Why in the course, the formula for calculating Z=Wx+B is emphasised more, I know this is analogous to logistic regression, but in the course 1 no where is explained why it can’t be something else like Z=Wx^2+W2sin(x)+B, why even we chose logistic regression to derive deep neural networks. Sorry for this argument, I don’t have a good prior knowledge of AI but this was a natural doubt coming in my mind.

The technology here has been worked out over quite a number of years. The fundamental building block of a Neural Network is a “layer” which consists of a linear mapping from the inputs to the outputs in which every neuron sees every input and is of the simple form of a linear transformation:

Z = W dot A + b

Then this must be followed by a non-linear activation function at each layer to compute the output that then feeds into the next layer. There is a wide choice of activation functions in the inner or “hidden” layers of the network and then you need either sigmoid or softmax at the output layer depending on whether you are doing binary or multiclass classification.

Those building blocks turn out to be incredibly useful and have tractable properties at each layer that permit “back propagation” to train the parameters to achieve better results, because the derivatives (gradients) of the linear and activation functions are well behaved. Then you get complexity by “stacking” multiple of these simple layers together.

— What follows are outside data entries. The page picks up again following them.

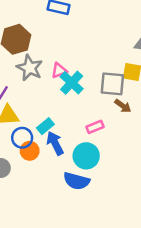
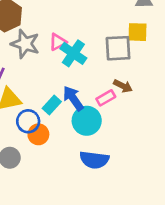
brown arrow: (123, 106) -> (123, 86), moved
blue arrow: (55, 143) -> (73, 98), moved
cyan circle: (86, 156) -> (87, 121), moved

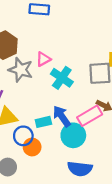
pink triangle: (58, 42) -> (43, 59), moved
pink rectangle: (106, 98) -> (90, 116), size x1.5
cyan rectangle: (52, 105) -> (43, 122), turned 35

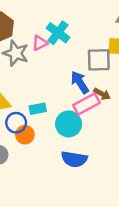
cyan cross: (62, 78) -> (58, 33), moved
blue arrow: (62, 116) -> (80, 82), moved

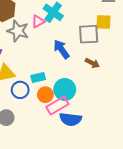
blue arrow: (80, 82) -> (61, 49), moved
pink rectangle: (86, 104) -> (57, 105), moved
orange circle: (25, 135) -> (45, 95), moved

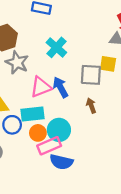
pink triangle: (38, 21) -> (41, 87), moved, size x1.5
brown arrow: (92, 63) -> (91, 106), turned -144
cyan rectangle: (38, 77) -> (33, 114), size x1.5

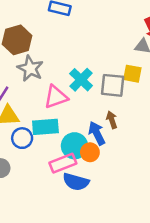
cyan cross: (56, 47) -> (81, 80), moved
blue arrow: (61, 87) -> (97, 133), moved
orange circle: (38, 133) -> (90, 152), moved

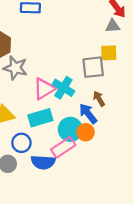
cyan cross: (81, 80) -> (63, 88), moved
blue circle: (22, 138) -> (21, 143), moved
blue semicircle: (76, 182) -> (43, 162), moved

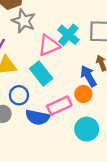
cyan cross: (63, 88) -> (68, 35), moved
cyan rectangle: (40, 118) -> (41, 73), turned 60
cyan circle: (70, 129) -> (87, 129), moved

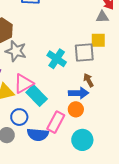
pink triangle: (49, 45) -> (24, 84), moved
blue arrow: (88, 76) -> (79, 93), turned 126
pink rectangle: (59, 106) -> (56, 122), turned -30

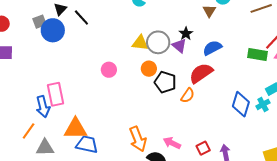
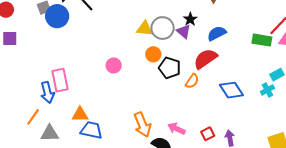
pink circle: (109, 70) -> (114, 65), moved
blue diamond: (241, 104) -> (231, 90), moved, turned -50
orange triangle: (76, 129) -> (80, 115), size x0.7

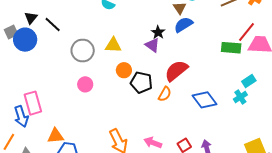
gray circle: (163, 28) -> (83, 51), moved
blue semicircle: (217, 33) -> (183, 25), moved

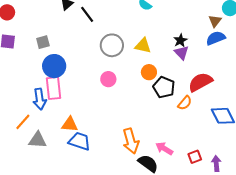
gray square: (11, 32) -> (43, 42), moved
black star: (158, 32) -> (180, 40), moved
blue circle: (25, 40) -> (54, 66), moved

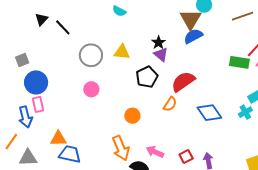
brown triangle: (215, 21) -> (191, 19), size x1.6
orange circle: (149, 72) -> (132, 116), moved
black pentagon: (164, 87) -> (147, 77), moved, turned 30
pink rectangle: (53, 88) -> (38, 104), size x0.7

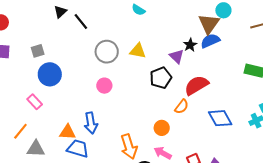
black star: (159, 43) -> (190, 45), moved
pink rectangle: (38, 104) -> (35, 102), moved, turned -35
orange circle: (132, 116) -> (162, 128), moved
blue arrow: (25, 117) -> (91, 123), moved

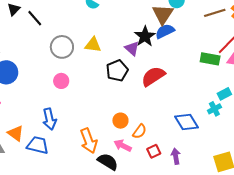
black star: (190, 45) -> (145, 36), size x1.5
orange semicircle: (182, 107) -> (140, 131), moved
blue diamond: (220, 118) -> (187, 122), moved
orange triangle: (67, 132) -> (16, 133), moved, turned 36

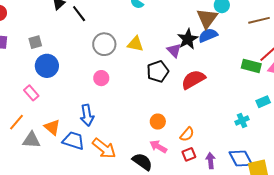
cyan cross: (214, 109) -> (242, 120), moved
blue diamond: (187, 122) -> (241, 158), moved
orange semicircle: (140, 131) -> (187, 134), moved
orange arrow: (89, 141) -> (104, 148), moved, turned -35

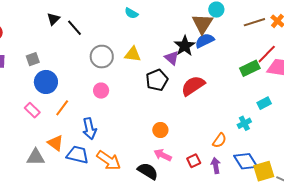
green rectangle: (251, 66) -> (250, 68), turned -36
orange line: (16, 122) -> (62, 108), moved
orange semicircle: (187, 134) -> (219, 140), moved

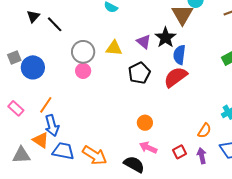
blue semicircle: (205, 41) -> (179, 55), moved, turned -54
purple triangle: (172, 58) -> (144, 42), moved
blue circle: (46, 82) -> (33, 67), moved
pink circle: (101, 91) -> (83, 71), moved
blue arrow: (89, 129) -> (52, 126), moved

So what you are proposing is to make the individual layers more complicated. It’s entirely possible that you could come up with a strategy that works using a more complex function than the linear transformation. But then you have to deal with whether the behavior is tractable from a training perspective and whether you can come up with a function that is as generally applicable (works in as many different problems) as the architecture we are learning here.

I don’t personally know the history of all the different ideas that have been tried in this space. My guess is that people like Yann LeCun, Geoffrey Hinton and Andrew Ng would probably have thought of alternative architectures. There is probably a reason that they have ended up doing it the way they do. Of course you are welcome to experiment with more complex functions. Maybe you’ll come up with a recipe that works better. If so, please publish the paper and maybe in a year everyone will be raving about how great Kumawat networks are and why didn’t we think of that sooner?

Thanks for this great answer but still I want to add that,

I know these scientists have done a lot of background work to propose these algorithms but they should have mentioned the basic intuition of arriving at that result in the beginning of the course so that people like me won’t end up thinking that all of this is just too hypothetical unless they post a doubt in discussion forum.

Hi,

If you want to know a little bit more about the background of neural networks you could have a look at:

- Neural Networks and Deep Learning Chapter 1 | Perceptrons section
- Dive into Deep Learning in particular section 3.1.4

These two books are free online and they are good references, so I hope it helps.